# [What is expected]
Your copy must hold every line of the records word for word. It must hold no pictures.

□ □ □ □ □

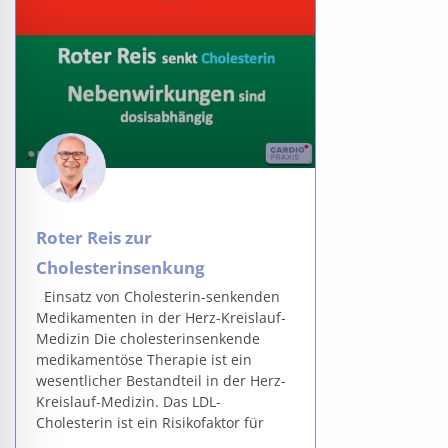
Roter Reis zur
Cholesterinsenkung
Einsatz von Cholesterin-senkenden
Medikamenten in der Herz-Kreislauf-
Medizin Die cholesterinsenkende
medikamentöse Therapie ist ein
wesentlicher Bestandteil in der Herz-
Kreislauf-Medizin. Das LDL-
Cholesterin ist ein Risikofaktor für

□ □ □ □ □

# [Written response]
Roter Reis zur
Cholesterinsenkung
Einsatz von Cholesterin-senkenden
Medikamenten in der Herz-Kreislauf-
Medizin Die cholesterinsenkende
medikamentöse Therapie ist ein
wesentlicher Bestandteil in der Herz-
Kreislauf-Medizin. Das LDL-
Cholesterin ist ein Risikofaktor für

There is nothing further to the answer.